El año que viene hay elecciones generales en España; unos comicios que bien puede ganar de nuevo la izquierda, impulsada por la buena situación económica, el trabajo bien hecho, el colapso de Ciudadanos, el declive de Vox (pero cuidado con la segunda ola) y la inconsistencia de Alberto Núñez Feijóo. Y nadie puede no esperar ya que, en ese caso, nos encontremos a nuestra propia morralla posmofascista penetrando en el Congreso cual Pavía en su caballo, ataviados, en su caso, de maneras que no cuesta imaginar: banderas franquistas y de los Tercios, disfraces del Capitán Trueno (a pesar de que, como es sabido, el Capitán votaba al PSUC, igual que su creador) y de don Pelayo, tricornios, un tipo blandiendo un Iniesta de cartón silueteado, otro subiendo a la tribuna a decir váyase señor González y partirse de risa, otro llevándose de recuerdo el busto de Julián Besteiro, otro echando una meada en el de Azaña.

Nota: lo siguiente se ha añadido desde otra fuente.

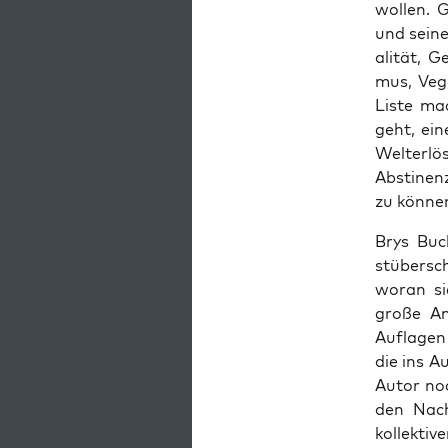
wollen. G
und sein­
al­ität, G
mus, Veg­
Liste mac
geht, ein
Wel­ter­l
Absti­nen
zu kön­ne
Brys Buch
stüber­sc
woran si
große An
Aufla­gen
die ins 
Autor noc
den Nach
kollek­ti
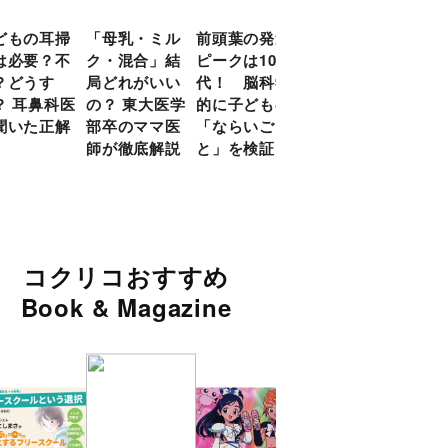
どもの耳掃
「母乳・ミル
前頭葉の発達
約９割のママ
現役
は必要？不
ク・混合」結
ピークは10
が「つら
談員
？どうす
局どれがいい
代！ 脳科学
い！」と回
に偏
？ 耳鼻科医
の？ 東大医学
的に子どもの
答 「読み聞
い」
聞いた正解
部卒のママ医
「ならいご
かせ」を楽し
由
師が徹底解説
と」を検証
くするアイデ
ア９選
コクリコおすすめ
Book & Magazine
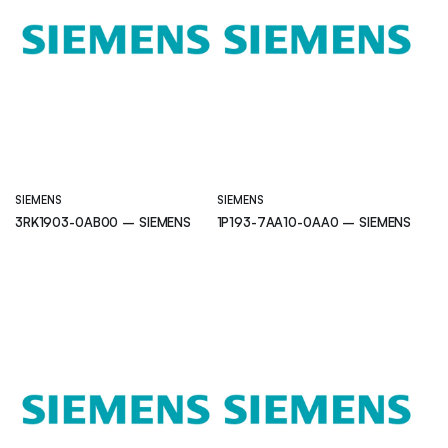
SIEMENS
SIEMENS
3RK1903-0AB00 – SIEMENS
1P193-7AA10-0AA0 – SIEMENS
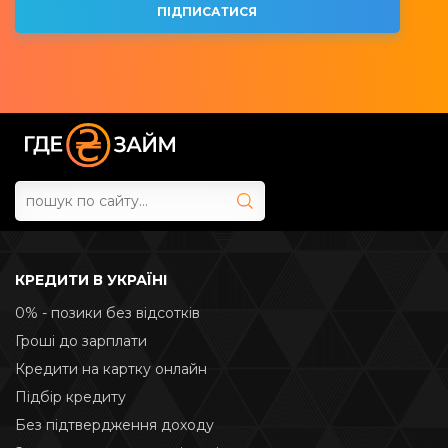
КРЕДИТИ В УКРАЇНІ
0% - позики без відсотків
Гроші до зарплати
Кредити на картку онлайн
Підбір кредиту
Без підтвердження доходу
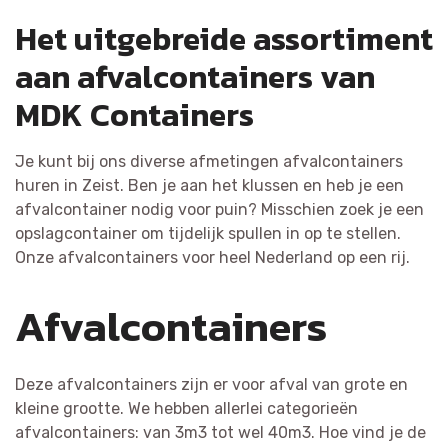
Het uitgebreide assortiment
aan afvalcontainers van
MDK Containers
Je kunt bij ons diverse afmetingen afvalcontainers
huren in Zeist. Ben je aan het klussen en heb je een
afvalcontainer nodig voor puin? Misschien zoek je een
opslagcontainer om tijdelijk spullen in op te stellen.
Onze afvalcontainers voor heel Nederland op een rij.
Afvalcontainers
Deze afvalcontainers zijn er voor afval van grote en
kleine grootte. We hebben allerlei categorieën
afvalcontainers: van 3m3 tot wel 40m3. Hoe vind je de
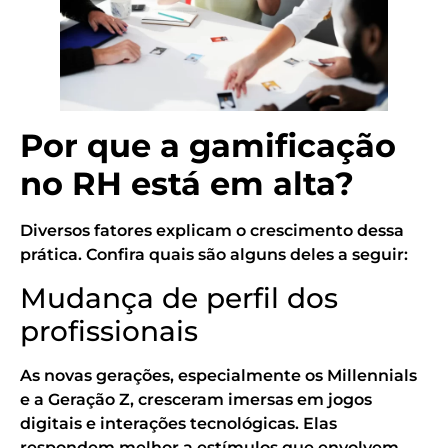
Por que a gamificação
no RH está em alta?
Diversos fatores explicam o crescimento dessa
prática. Confira quais são alguns deles a seguir:
Mudança de perfil dos
profissionais
As novas gerações, especialmente os Millennials
e a Geração Z, cresceram imersas em jogos
digitais e interações tecnológicas. Elas
respondem melhor a estímulos que envolvem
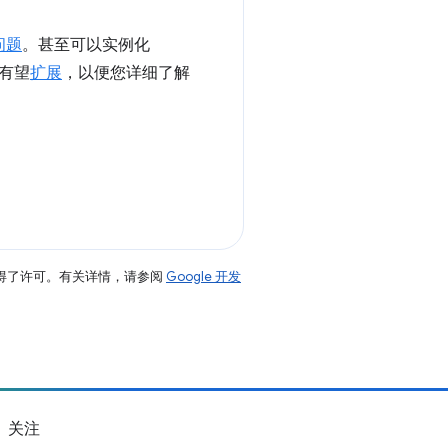
问题
。甚至可以实例化
有望
扩展
，以便您详细了解
得了许可。有关详情，请参阅
Google 开发
关注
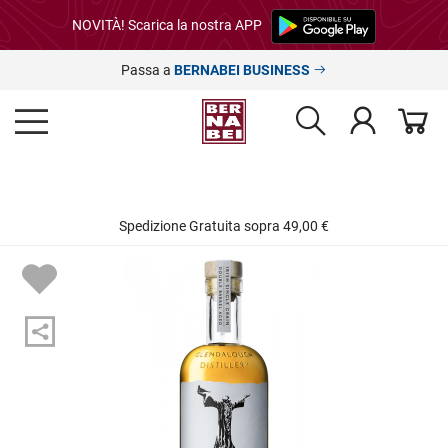
NOVITÀ! Scarica la nostra APP
Passa a
BERNABEI BUSINESS
Spedizione Gratuita sopra 49,00 €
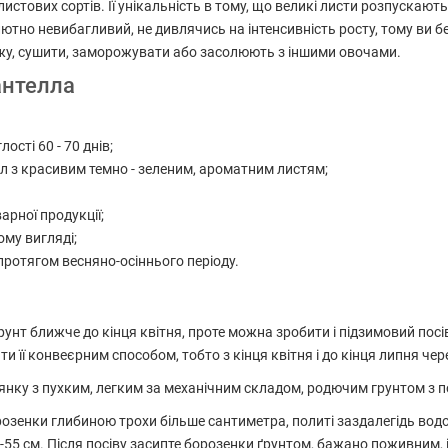
стових сортів. Її унікальність в тому, що великі листи розпускают
олютно невибагливий, не дивлячись на інтенсивність росту, тому ви 
 їжу, сушити, заморожувати або засолюють з іншими овочами.
антелла
лості 60 - 70 днів;
ел з красивим темно - зеленим, ароматним листям;
варної продукції;
ому вигляді;
протягом весняно-осіннього періоду.
нт ближче до кінця квітня, проте можна зробити і підзимовий посів 
 її конвеєрним способом, тобто з кінця квітня і до кінця липня чере
ілянку з пухким, легким за механічним складом, родючим грунтом з
озенки глибиною трохи більше сантиметра, политі заздалегідь водо
55 см. Після посіву засипте борозенки ґрунтом, бажано поживним, і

En junio de 2020, en plena pandemia de covid-19, escribía Venkatesh Rao —en un artículo más tarde traducido por El Cuaderno al español— sobre el tiempo pandémico: una temporalidad distorsionada en la que cada país podía ver el futuro en los que, antes que él, se veían golpeados por la pandemia, y obligados a tomar medidas draconianas para contenerla. Se podía metaforizar «Italia como una máquina del tiempo que nos mostraba nuestro futuro. En lugar de GMT más tantas horas, o menos, o la cuenta atrás de los Juegos Olímpicos de Tokio, la línea temporal que contaba era Lombardía más o menos». Hoy, tiempo de pandemia fascista, podemos nosotros ver nuestro porvenir en las insurrecciones de otros países. Washington más equis años, Brasilia más ese número de años, menos dos. Una bomba hace tic-tac, y urge desactivarla. Como escribe Eduardo Moga en su último poemario, «no ha muerto aún la luz, pero se tambalea».